◆ Task item
Beginning with the first line of the data below, reproduce every line unchanged, ending with the line that holds "2026 Радио Вера".

◆ Supplied material
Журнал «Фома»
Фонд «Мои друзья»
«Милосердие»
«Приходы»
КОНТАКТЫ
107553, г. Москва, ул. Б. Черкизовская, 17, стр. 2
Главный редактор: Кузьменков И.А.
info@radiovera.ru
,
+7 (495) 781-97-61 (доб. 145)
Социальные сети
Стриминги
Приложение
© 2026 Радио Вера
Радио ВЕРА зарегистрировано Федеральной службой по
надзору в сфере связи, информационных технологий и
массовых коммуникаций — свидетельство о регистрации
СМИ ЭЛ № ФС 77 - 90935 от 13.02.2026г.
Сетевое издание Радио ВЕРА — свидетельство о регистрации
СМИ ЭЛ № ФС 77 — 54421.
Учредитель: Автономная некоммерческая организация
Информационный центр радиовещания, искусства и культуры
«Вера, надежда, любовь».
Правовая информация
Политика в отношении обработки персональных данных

◆ Your solution
Журнал «Фома»
Фонд «Мои друзья»
«Милосердие»
«Приходы»
КОНТАКТЫ
107553, г. Москва, ул. Б. Черкизовская, 17, стр. 2
Главный редактор: Кузьменков И.А.
info@radiovera.ru
,
+7 (495) 781-97-61 (доб. 145)
Социальные сети
Стриминги
Приложение
© 2026 Радио Вера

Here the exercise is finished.